Lo fa dalla commemorazione di Sergio Ramelli, svolta ieri a Milano. Commemorazione nella quale si vedono, sentono e percepiscono tutti elementi che con la pacificazione non hanno niente a che fare. Ma che puzzano clamorosamente di nostalgia del fascismo. Braccia alzate, chiamate al presente, "camerati", cori ed impostazioni di riti e cortei. Da brividi e da schifo. Non la commemorazione ci mancherebbe. Non la richiesta e la voglia di ricordare un ragazzo ucciso, stra-legittimo. Ma il fatto che le persone "A CUI RACCONTARE" la storia di Ramelli vengono accompagnate nel ricordo anche di altro.
Il contesto in cui avviene buona parte della giornata infatti è quell'orribile salto in un passato fatto di orrori a targa fasciste. Scrivo avviene e non "è avvenuta" perché non è esclusiva della giornata di ieri ma è una triste abitudine che si ripete per l'ennesima volta. Ed alla domanda del perché e del suo pensiero sulla vicenda la seconda carica dello Stato prima ha detto che non rispondeva, poi che con alcune testate non parlava ed infine che chi faceva domande di quel tipo si doveva vergognare.
Non contento ha chiesto a gran voce "pacificazione". Lui. Ripeto lui. Pacificazione dallo scranno più alto della camera più importante del Parlamento e......sotto il busto del suo mito di giovinezza (parola scelta non a caso). Chissà se nel suo lodevole percorso in tal senso il migliore paesaggio da lui previsto è quello di un'adunata fascista come rivisitazione del tempo che fu con cui però, secondo il suo parere, dobbiamo convivere tutti contenti e sereni.
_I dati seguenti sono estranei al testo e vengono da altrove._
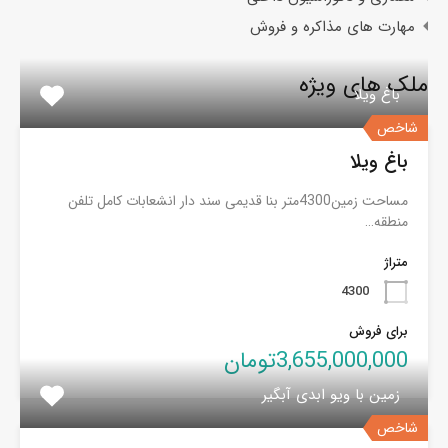
مهارت های مذاکره و فروش
ملک های ویژه
باغ ویلا
شاخص
باغ ویلا
مساحت زمین4300متر بنا قدیمی سند دار انشعابات کامل تلفن
منطقه…
متراژ
4300
برای فروش
3,655,000,000تومان
زمین با ویو ابدی آبگیر
شاخص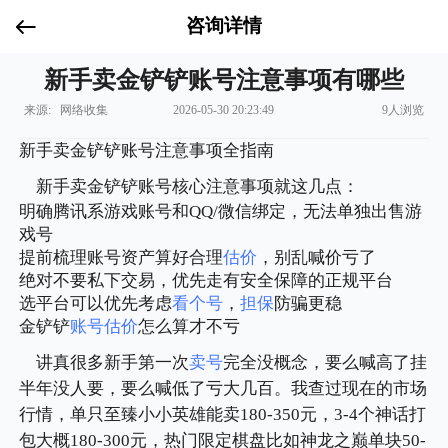
咨询详情
新手卖金铲铲账号注意事项有哪些
来源: 网络收集
2026-05-30 20:23:49
9人浏览
新手卖金铲铲账号注意事项全指南
新手卖金铲铲账号核心注意事项就这几点：
明确腾讯系游戏账号和QQ/微信绑定，无法单独出售游
戏号
提前梳理账号资产算好合理
估价
，别乱喊价亏了
绝对不要私下交易，优先走有安全保障的正规平台
选平台可以优先考虑
看个号
，
担保
防骗更稳
金铲铲
账号估价
怎么算才不亏
讲真很多新手第一次
卖号
完全没概念，要么喊高了挂
半年没人要，要么喊低了亏大几百。我查过现在的市场
行情，单只至臻小小英雄能卖180-350元，3-4个神话打
包大概180-300元，热门限定棋盘比如神龙之巅单块50-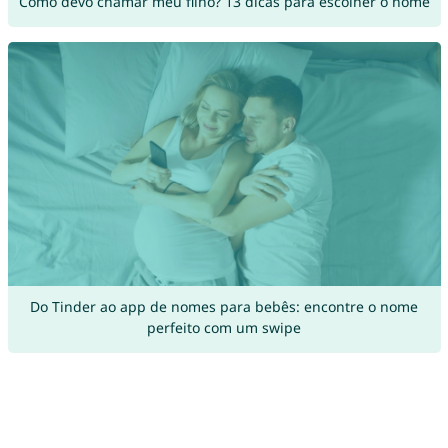
Como devo chamar meu filho? 13 dicas para escolher o nome
Do Tinder ao app de nomes para bebês: encontre o nome
perfeito com um swipe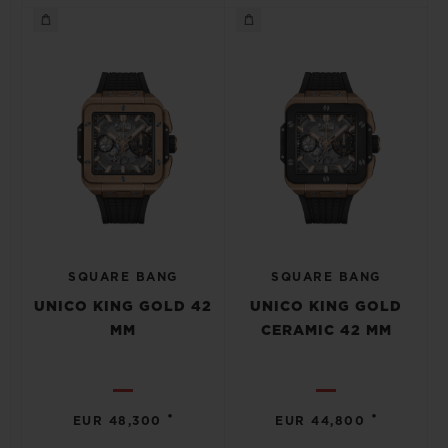
SQUARE BANG
SQUARE BANG
UNICO KING GOLD 42
UNICO KING GOLD
MM
CERAMIC 42 MM
•
•
EUR 48,300
EUR 44,800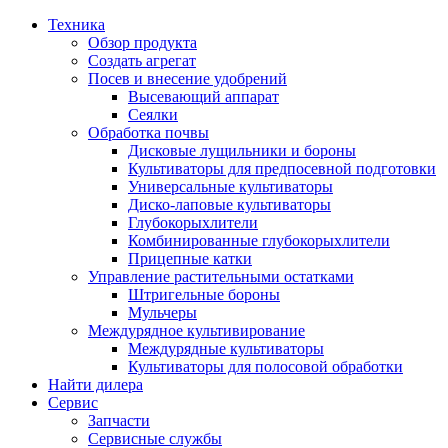
Техника
Обзор продукта
Создать агрегат
Посев и внесение удобрений
Высевающий аппарат
Сеялки
Oбработка почвы
Дисковые лущильники и бороны
Культиваторы для предпосевной подготовки
Универсальные культиваторы
Диско-лаповые культиваторы
Глубокорыхлители
Комбинированные глубокорыхлители
Прицепные катки
Управление растительными остатками
Штригельные бороны
Мульчеры
Междурядное культивирование
Междурядные культиваторы
Культиваторы для полосовой обработки
Найти дилера
Сервис
Запчасти
Сервисные службы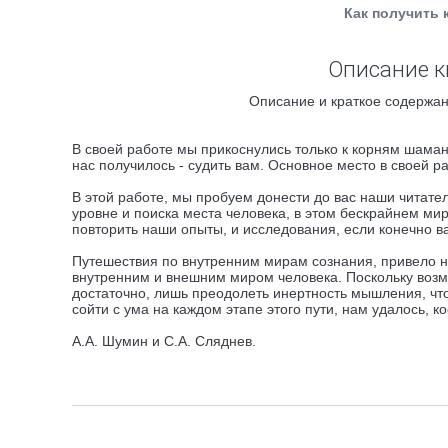
Как получить 
Описание к
Описание и краткое содержан
В своей работе мы прикоснулись только к корням шамани
нас получилось - судить вам. Основное место в своей 
В этой работе, мы пробуем донести до вас наши читат
уровне и поиска места человека, в этом бескрайнем м
повторить наши опыты, и исследования, если конечно в
Путешествия по внутренним мирам сознания, привело на
внутренним и внешним миром человека. Поскольку возмо
достаточно, лишь преодолеть инертность мышления, что
сойти с ума на каждом этапе этого пути, нам удалось, ко
А.А. Шумин и С.А. Сляднев.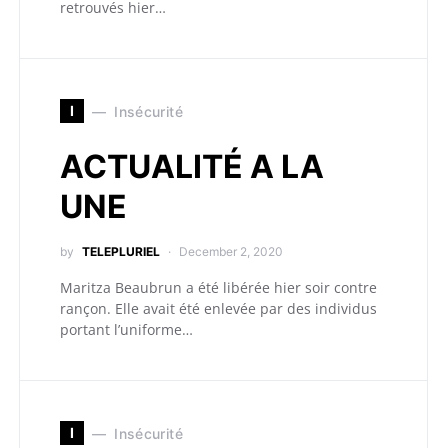
retrouvés hier…
I
Insécurité
ACTUALITÉ A LA
UNE
by
TELEPLURIEL
December 2, 2020
Maritza Beaubrun a été libérée hier soir contre
rançon. Elle avait été enlevée par des individus
portant l’uniforme…
I
Insécurité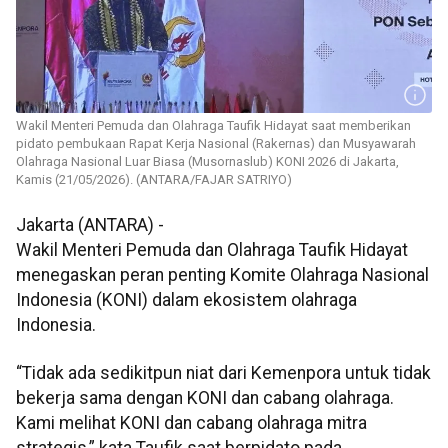
Wakil Menteri Pemuda dan Olahraga Taufik Hidayat saat memberikan
pidato pembukaan Rapat Kerja Nasional (Rakernas) dan Musyawarah
Olahraga Nasional Luar Biasa (Musornaslub) KONI 2026 di Jakarta,
Kamis (21/05/2026). (ANTARA/FAJAR SATRIYO)
Jakarta (ANTARA) -
Wakil Menteri Pemuda dan Olahraga Taufik Hidayat
menegaskan peran penting Komite Olahraga Nasional
Indonesia (KONI) dalam ekosistem olahraga
Indonesia.
“Tidak ada sedikitpun niat dari Kemenpora untuk tidak
bekerja sama dengan KONI dan cabang olahraga.
Kami melihat KONI dan cabang olahraga mitra
strategis,” kata Taufik saat berpidato pada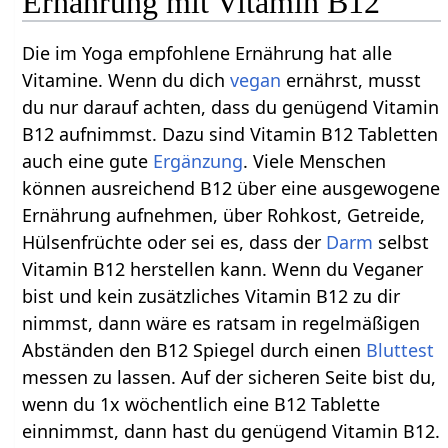
Ernährung mit Vitamin B12
Die im Yoga empfohlene Ernährung hat alle
Vitamine. Wenn du dich
vegan
ernährst, musst
du nur darauf achten, dass du genügend Vitamin
B12 aufnimmst. Dazu sind Vitamin B12 Tabletten
auch eine gute
Ergänzung
. Viele Menschen
können ausreichend B12 über eine ausgewogene
Ernährung aufnehmen, über Rohkost, Getreide,
Hülsenfrüchte oder sei es, dass der
Darm
selbst
Vitamin B12 herstellen kann. Wenn du Veganer
bist und kein zusätzliches Vitamin B12 zu dir
nimmst, dann wäre es ratsam in regelmäßigen
Abständen den B12 Spiegel durch einen
Bluttest
messen zu lassen. Auf der sicheren Seite bist du,
wenn du 1x wöchentlich eine B12 Tablette
einnimmst, dann hast du genügend Vitamin B12.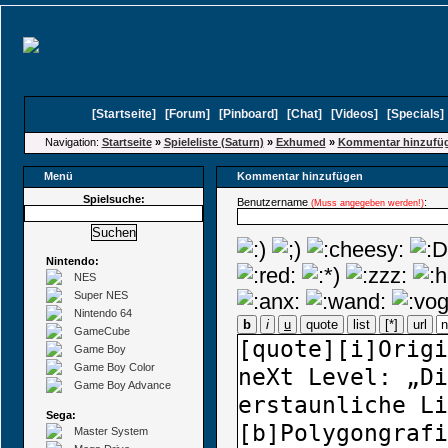
[
Startseite
]
[
Forum
]
[
Pinboard
]
[
Chat
]
[
Videos
]
[
Specials
Navigation:
Startseite
»
Spieleliste (Saturn)
»
Exhumed
»
Kommentar hinzufü
Menü
Kommentar hinzufügen
Spielsuche:
Benutzername
:
(Muss angegeben werden!)
Nintendo:
NES
Super NES
Nintendo 64
b
i
u
quote
list
[*]
url
GameCube
Game Boy
Game Boy Color
Game Boy Advance
Sega:
Master System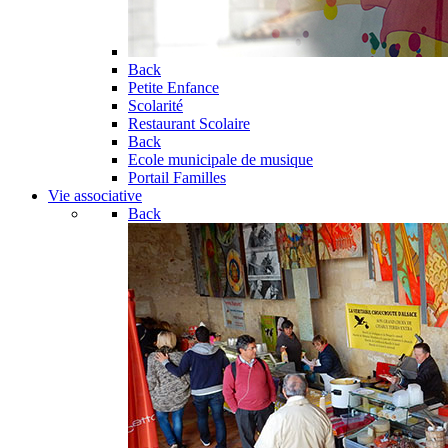
Back
Petite Enfance
Scolarité
Restaurant Scolaire
Back
Ecole municipale de musique
Portail Familles
Vie associative
Back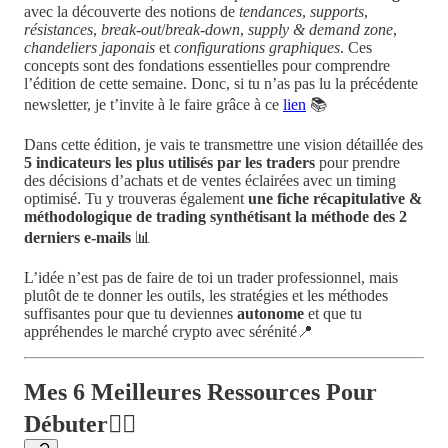
avec la découverte des notions de
tendances
,
supports
,
résistances
,
break-out
/
break-down
,
supply & demand zone
,
chandeliers japonais
et
configurations graphiques
. Ces
concepts sont des fondations essentielles pour comprendre
l’édition de cette semaine. Donc, si tu n’as pas lu la précédente
newsletter, je t’invite à le faire grâce à ce
lien
📚
Dans cette édition, je vais te transmettre une vision détaillée des
5 indicateurs les plus utilisés par les traders
pour prendre
des décisions d’achats et de ventes éclairées avec un timing
optimisé. Tu y trouveras également
une fiche récapitulative &
méthodologique de trading synthétisant la méthode des 2
derniers e-mails
📊
L’idée n’est pas de faire de toi un trader professionnel, mais
plutôt de te donner les outils, les stratégies et les méthodes
suffisantes pour que tu deviennes
autonome
et que tu
appréhendes le marché crypto avec sérénité📍
Mes 6 Meilleures Ressources Pour
Débuter👇🏻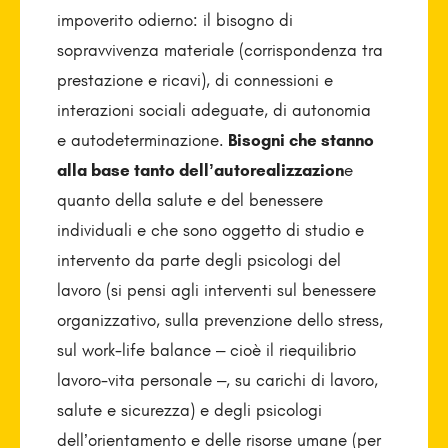
impoverito odierno: il bisogno di
sopravvivenza materiale (corrispondenza tra
prestazione e ricavi), di connessioni e
interazioni sociali adeguate, di autonomia
e autodeterminazione.
Bisogni che stanno
alla base tanto dell’autorealizzazion
e
quanto della salute e del benessere
individuali e che sono oggetto di studio e
intervento da parte degli psicologi del
lavoro (si pensi agli interventi sul benessere
organizzativo, sulla prevenzione dello stress,
sul work-life balance – cioè il riequilibrio
lavoro-vita personale –, su carichi di lavoro,
salute e sicurezza) e degli psicologi
dell’orientamento e delle risorse umane (per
Nell'ottica di una pacificazione in cui evidentemente gridare camerata, alzare il braccio e tenderlo in modo orribile in una vera e propria adunata non deve sconvolgere dato che qualche giorno prima altri hanno manifestato il loro "punto di vista" nella giornata della Liberazione. Ennesima conferma del nuovo gioco nazionale "ognuno ha il suo pensiero e tutto si può dire".
Più pacificazione di così. Tanta e tale da rendere ormai possibile tutto. Anche non vergognarsi del grido "camerata" ma rivendicarlo come libera espressione del proprio pensiero. Passaggio completato, da Liberazione a Pacificazione.